Everyday Tips to Gradually Increase Your Health
How to Start Your Day
Starting your mornings off with a healthy meal is one of the best things for your body. Through the duration of your sleep, you are constantly losing water and tend to wake up very dehydrated. This normal for everybody. A healthy solution for this; have a tall glass of water with a bowl of fruit as a small snack or as your breakfast. The fruit should be fresh so there is healthy sugars and water in the fruit that is important for everyday health. Eggs are also a great breakfast item. Eggs provide an abundance of nutrients as well as proteins. What to avoid: Try your best to stay away from cereals, pop tarts/breakfast pastries, and processed foods. These have very minimal to no nutritional value and are loaded with processed sugars. They will also cause you to have an energy burnout sooner than if you were to eat eggs and fruit for breakfast.
A Nice Lunch
Lunch is a very important meal for busy people. I know it might be hard if you have a tight schedule but lunch provides the nutrients and energy necessary to keep your momentum moving forward. This doesn’t have to be a full three course meal but a few small foods will do the job perfectly. One of my favorite lunch recommendations is nuts, and sandwich, and a protein smoothie.

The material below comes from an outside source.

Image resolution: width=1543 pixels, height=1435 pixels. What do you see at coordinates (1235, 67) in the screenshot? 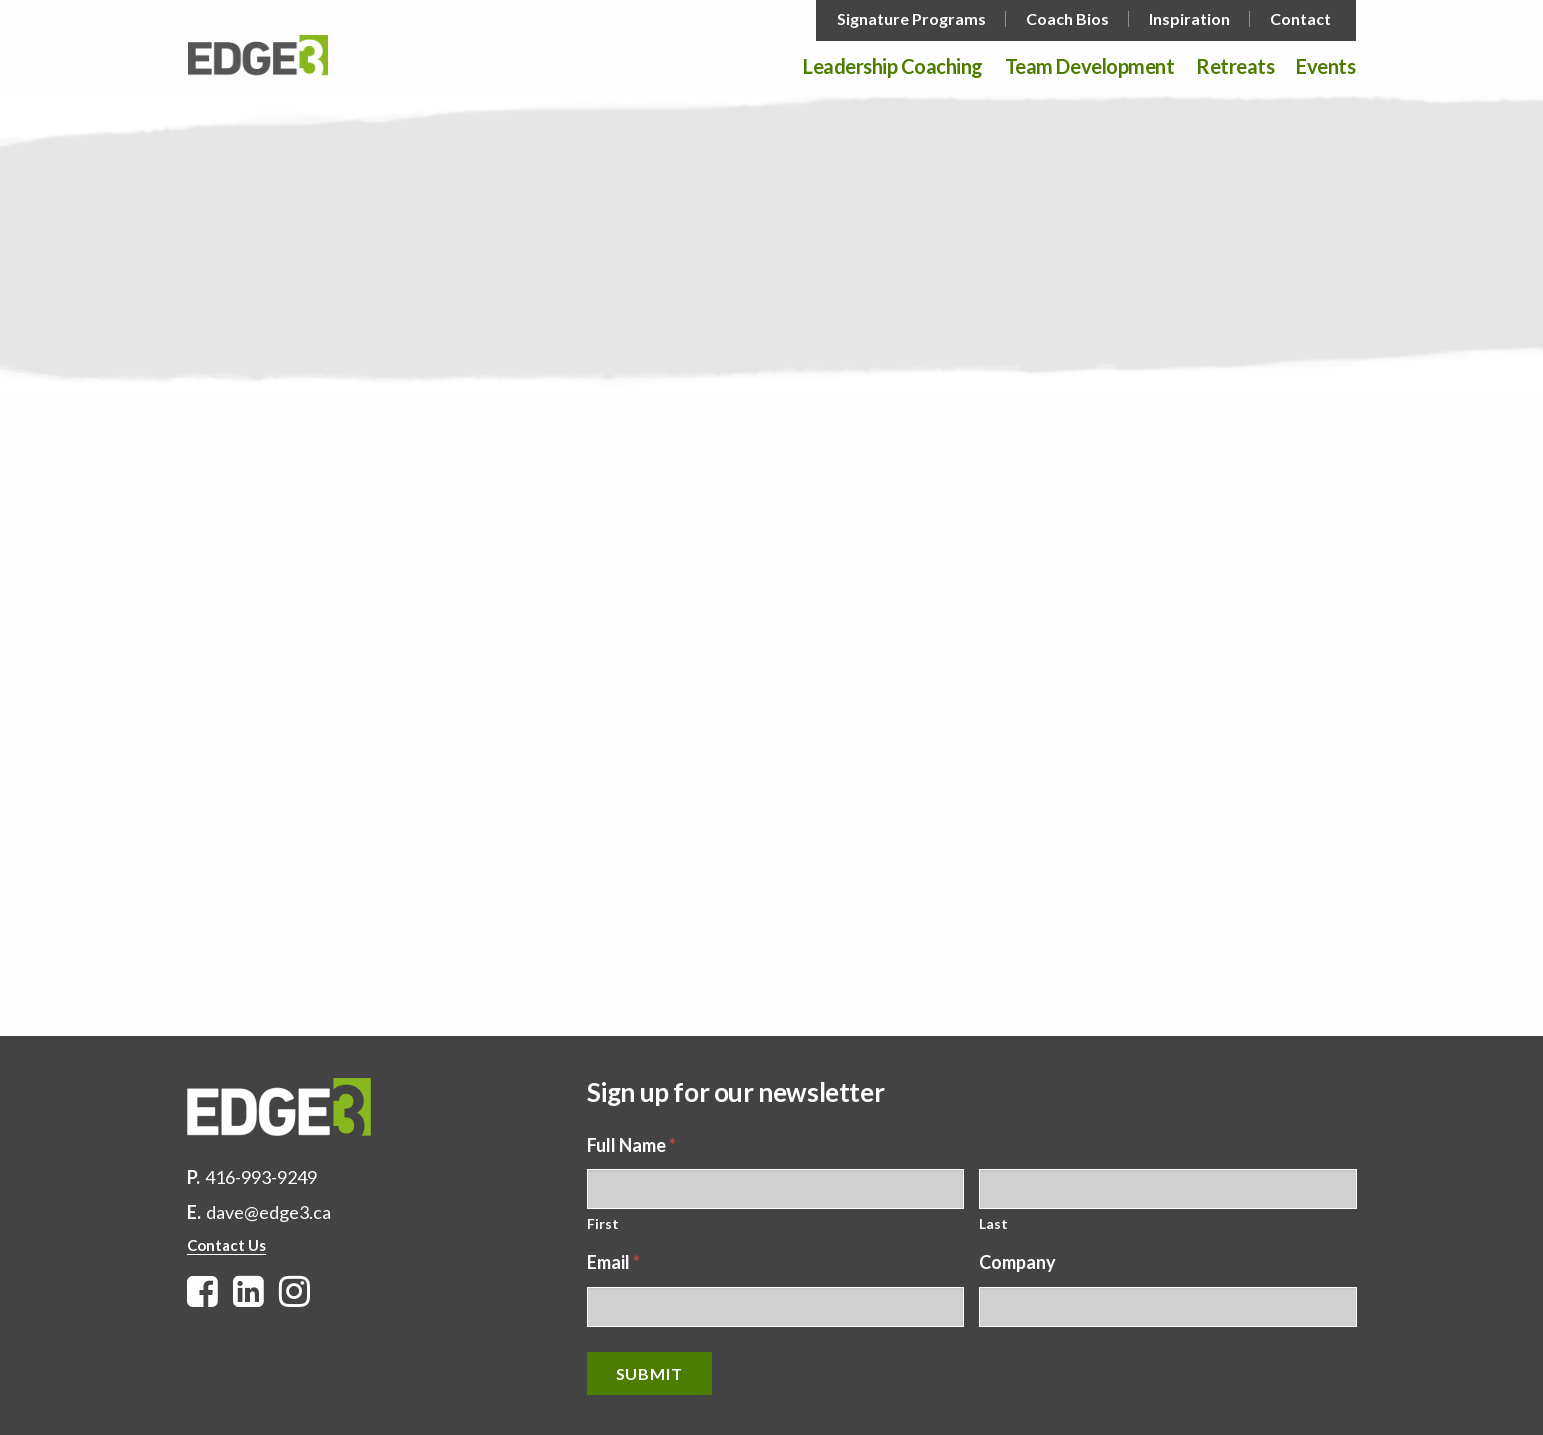 I see `Retreats` at bounding box center [1235, 67].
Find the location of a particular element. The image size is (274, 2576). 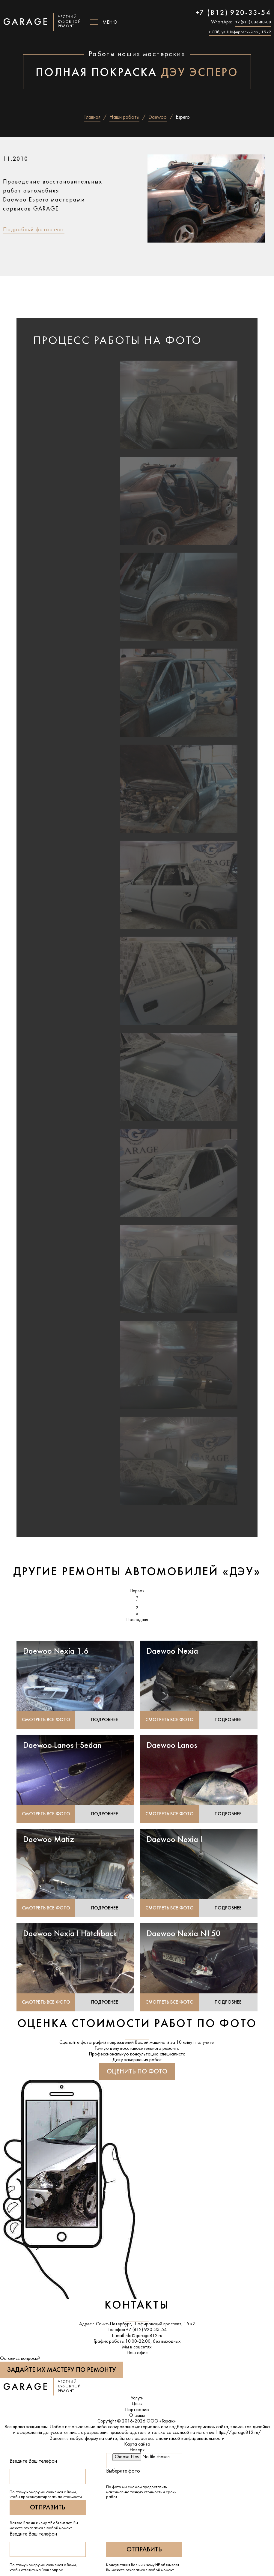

This is a very simple meal to make everyday before work or school or whatever your occupation is. A small bag of varietal nuts is an amazing thing to add. Nuts such as almonds, cashews, peanuts, and walnuts all provide a large nutritional value, gives hours of energy, easy to eat and to carry around. A simple PB&J sandwich or deli sandwich would be nice as well because of the proteins in the peanut butter or in the meats. Lastly, a protein smoothie to wash it all down. They’re quick and easy to prepare, adds more proteins and nutrient to your meal, and hydrate you if you added water and/or fresh fruits to it.
Finally, Dinner!
Your dinner will affect how you feel tomorrow. This meal is where you should be paying attention and thinking about checking off the Nutrient Plate boxes. Be sure to have dairy, fruits, grains, vegetables, and proteins all covering your plate. The more color in your meals the better. Try to stay away from the tan foods such as Mac n cheese, pancakes, biscuits, etc. These provide little to no nutritional value and you can even see it in the color! It is encouraged to eat colorful foods such as peppers, lettuce, broccoli, and all the colorful fruits and vegetables you hated growing up. Now, they’re here to save your life in the long run.